James Cameron says ‘Wonder Woman’ objectified its star and is ‘a step backwards’

The 'Avatar' director says 'Terminator''s Sarah Connor was a better depiction of a strong woman

James Cameron has criticised Wonder Woman for “objectifying” the film’s central character, calling it “a step backwards.”

The director, who is currently working on four Avatar sequels, doesn’t share in the opinion that Gal Gadot’s depiction of the superhero is a change in the right direction for how women are portrayed in movies.

“All of the self-congratulatory back-patting Hollywood’s been doing over Wonder Woman has been so misguided,” he told the Guardian. “She’s an objectified icon, and it’s just male Hollywood doing the same old thing!”
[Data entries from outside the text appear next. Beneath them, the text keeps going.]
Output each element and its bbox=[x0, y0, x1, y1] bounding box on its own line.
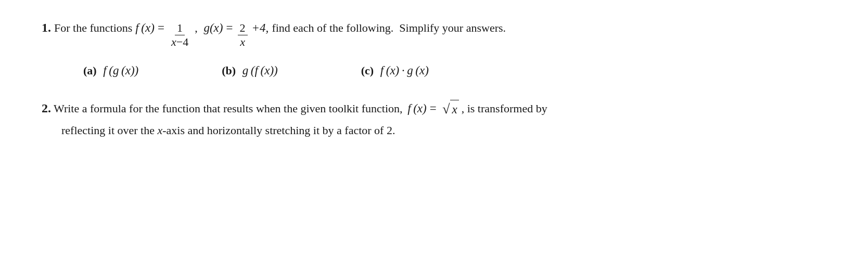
part-a-expr: f (g (x)) bbox=[101, 64, 139, 77]
g-fraction: 2 x bbox=[238, 21, 248, 49]
problem-1-statement: 1. For the functions f (x) = 1 x−4 , g(x… bbox=[42, 21, 826, 49]
g-denominator: x bbox=[238, 35, 247, 49]
f-name: f (x) = bbox=[135, 21, 165, 34]
sqrt-symbol: √ bbox=[442, 102, 450, 116]
f-definition: f (x) = bbox=[135, 21, 165, 35]
problem-2-line1-before: Write a formula for the function that re… bbox=[54, 99, 403, 118]
problem-1-parts: (a) f (g (x)) (b) g (f (x)) (c) f (x) · … bbox=[83, 64, 826, 77]
part-c: (c) f (x) · g (x) bbox=[361, 64, 429, 77]
sqrt-wrapper: √ x bbox=[442, 100, 459, 120]
problem-2-number: 2. bbox=[42, 98, 51, 118]
problem-2-fx: f (x) = √ x bbox=[405, 99, 459, 120]
part-c-label: (c) bbox=[361, 64, 374, 77]
problem-2: 2. Write a formula for the function that… bbox=[42, 98, 826, 140]
problem-1-tail: find each of the following. Simplify you… bbox=[272, 21, 506, 35]
g-plus-4: +4, bbox=[252, 21, 269, 35]
part-b: (b) g (f (x)) bbox=[222, 64, 277, 77]
part-a-label: (a) bbox=[83, 64, 97, 77]
problem-1: 1. For the functions f (x) = 1 x−4 , g(x… bbox=[42, 21, 826, 77]
problem-2-line1-after: , is transformed by bbox=[462, 99, 547, 118]
problem-2-text: 2. Write a formula for the function that… bbox=[42, 98, 822, 140]
problem-2-line2: reflecting it over the x-axis and horizo… bbox=[61, 121, 822, 139]
f-fraction: 1 x−4 bbox=[169, 21, 190, 49]
part-b-label: (b) bbox=[222, 64, 236, 77]
part-b-expr: g (f (x)) bbox=[240, 64, 278, 77]
problem-1-intro: For the functions bbox=[54, 21, 132, 35]
problem-1-number: 1. bbox=[42, 21, 51, 35]
f-denominator: x−4 bbox=[169, 35, 190, 49]
comma-separator: , bbox=[195, 21, 198, 35]
part-a: (a) f (g (x)) bbox=[83, 64, 138, 77]
g-definition-prefix: g(x) = bbox=[201, 21, 234, 35]
problem-2-line1: 2. Write a formula for the function that… bbox=[42, 98, 822, 120]
sqrt-content: x bbox=[450, 100, 458, 120]
f-numerator: 1 bbox=[175, 21, 185, 35]
part-c-expr: f (x) · g (x) bbox=[378, 64, 429, 77]
g-numerator: 2 bbox=[238, 21, 248, 35]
He added that a character from one of the Terminator franchise was a much better example of a strong woman in the movies. “I’m not saying I didn’t like the movie, but, to me, it’s a step backwards. Sarah Connor was not a beauty icon. She was strong, she was troubled, she was a terrible mother, and she earned the respect of the audience through pure grit.”

He continued: “And to me, [the benefit of characters like Connor] is so obvious. I mean, half the audience is female!”

Cameron added that he doesn’t understand why there are few strong female characters in movies when “there are many women in power in Hollywood.” “They do get to guide and shape what films get made,” he said. “I think – no, I can’t account for it. Because how many times do I have to demonstrate the same thing over again? I feel like I’m shouting in a wind tunnel.”

Earlier this summer, Wonder Woman become the biggest global live-action film ever released by a female director, after it grossed an eye-watering $653.9 million (£514 million) worldwide.

The DC Comics superhero film, which was directed by Patty Jenkins, secured the massive box office sum in its fourth week of release.

It beat the record set by Phyllida Lloyd’s big screen adaptation of Mamma Mia, which grossed $609.8 million (£479 million) in 2008, as well as beating 2015’s Fifty Shades of Grey, directed by Sam Taylor-Johnson, for the biggest launch by a female director – after taking $85.2 million (£66 million) in its first weekend of release.